Otero Alcántara’s family was putting pressure on health personnel to achieve this goal. The artist had been held in the hospital for 29 days without being able to communicate with his friends and was only seen through manipulated videos, which were released by State Security.

Family sources confirmed to 14ymedio that the health authorities of the hospital had communicated that this Monday they were going to discharge the artist. At first, the family assumed that Otero Alcántara was going to leave the medical center last Friday, however, “that did not happen.”

The artist had been held in the hospital for 29 days without being able to communicate with his friends and was only seen through manipulated videos

Relatives said they went to Calixto García Hospital but they did not discharge him and the doctors reported that they would do so this Monday. In addition, they insisted that the activist would not return to his home on Damas Street, in the San Isidro neighborhood, Old Havana municipality.

“When he gets hold of a phone, Luisito is going to tell everything that happened, he is going to denounce everything and he will continue to be a plantado (an uncooperative prisoner),” Enix Berrio, who is Otero Alcántara’s close friend, told 14ymedio.

Some family members, Berrio assures, are upset with the actions of State Security and the authorities, who “have manipulated” the situation “at will… Initially, personal experience led them to believe that they were going to help Luisito and that we are the bad guys, that we wanted to drag him to hell, but the family verified that the G2 is a string of manipulators and that they are affecting Luisito,” he admonished.

Otero Alcántara went on a hunger and thirst strike on April 25th to demand that his rights be respected, after a month of police siege to his home. The activist also demanded the return of his artistic works or compensation for those that were destroyed by the political police.

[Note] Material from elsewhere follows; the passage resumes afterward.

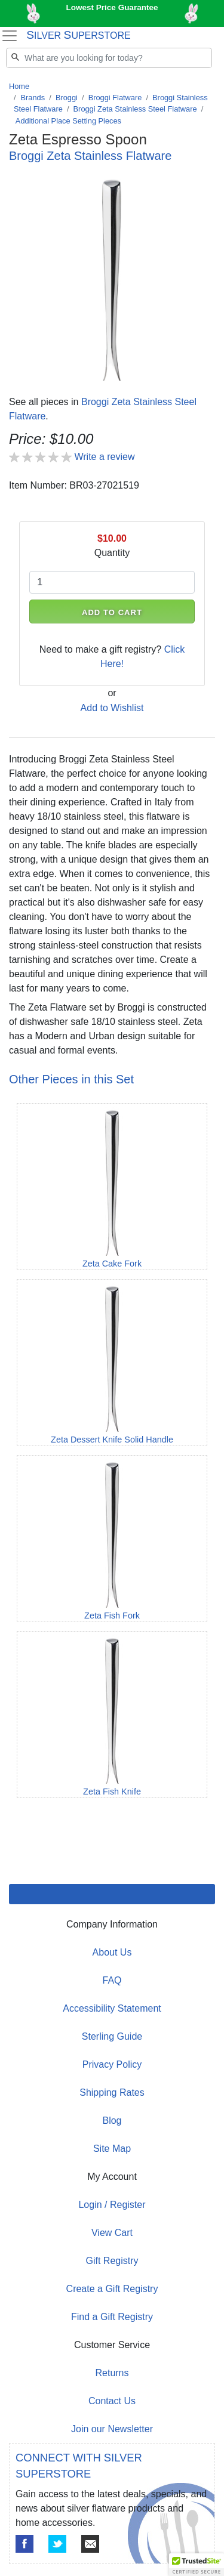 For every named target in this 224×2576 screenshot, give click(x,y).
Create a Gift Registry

After several days of fasting, in the early morning of May 2nd, he was taken from his home against his will to the Calixto García Hospital.  During his stay at the hospital, he had no communication with his colleagues at the San Isidro Movement (MSI) and very little with his family.

In addition, a police cordon guarded the surroundings of the Havana hospital. Although at the time of his admission the authorities confirmed that he was being admitted due to “referred voluntary starvation,” a few hours later they leaked the results of an analysis that supposedly were his vitals and that described a good state of health, even suggesting that one of the values was high due to high consumption of meat.

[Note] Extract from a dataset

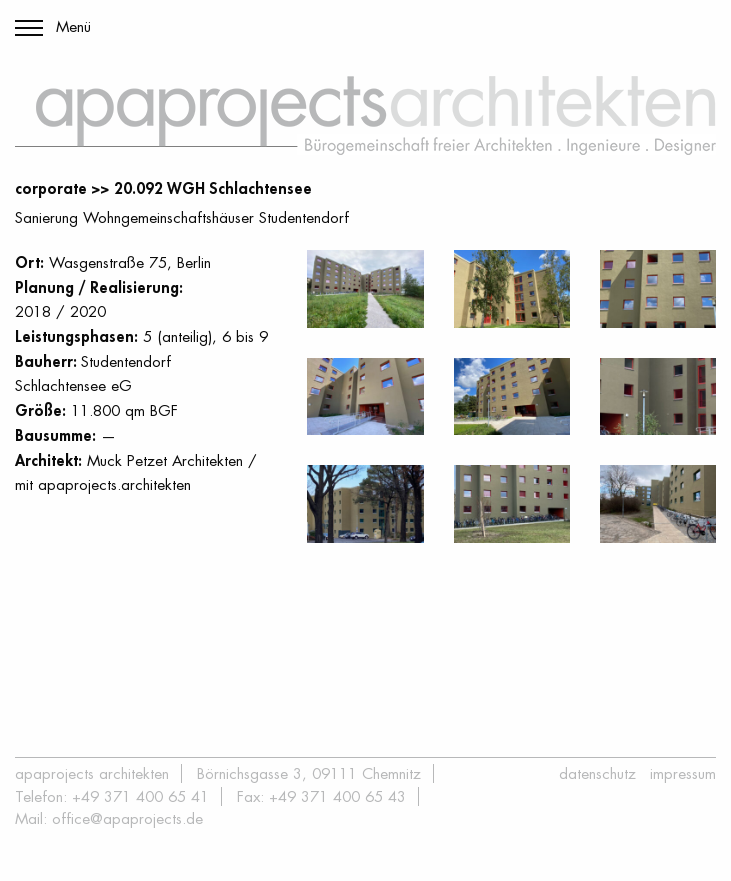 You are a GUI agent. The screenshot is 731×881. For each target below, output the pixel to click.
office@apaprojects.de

The government’s propaganda apparatus has not stopped campaigning to discredit Otero Alcántara, accusing him of receiving instructions and financial support from abroad

 During all the time he was held at the Calixto García, the political police published several videos of the artist, possibly filmed without his consent. At all times they alleged that he was in good health, without giving explanations about the reasons for his hospitalization.

The government’s propaganda apparatus has not stopped campaigning to discredit Otero Alcántara, accusing him of receiving instructions and financial support from abroad, while international organizations have expressed concern over the kidnapping of the artist.

Amnesty International declared him a “prisoner of conscience” on May 21st and urged President Miguel Díaz-Canel to release him “immediately and unconditionally.” They also demanded that he should receive medical care of his choice, periodic visits from his family and friends, not be tortured or suffer any other type of mistreatment, and have access to lawyers of his choice.”

The Foundation for Human Rights in Cuba (FDHC) insisted that it is prosecuting “as violent repressors… those people who are cooperating with State Security in inflicting temporary or irreversible damage to Otero Alcántara at the hospital.” The executive director of the NGO, Juan Antonio Blanco, noted that the Cuban regime has already used “corrupt doctors and nurses in the past to torture using electroshocks, drugs and other practices.”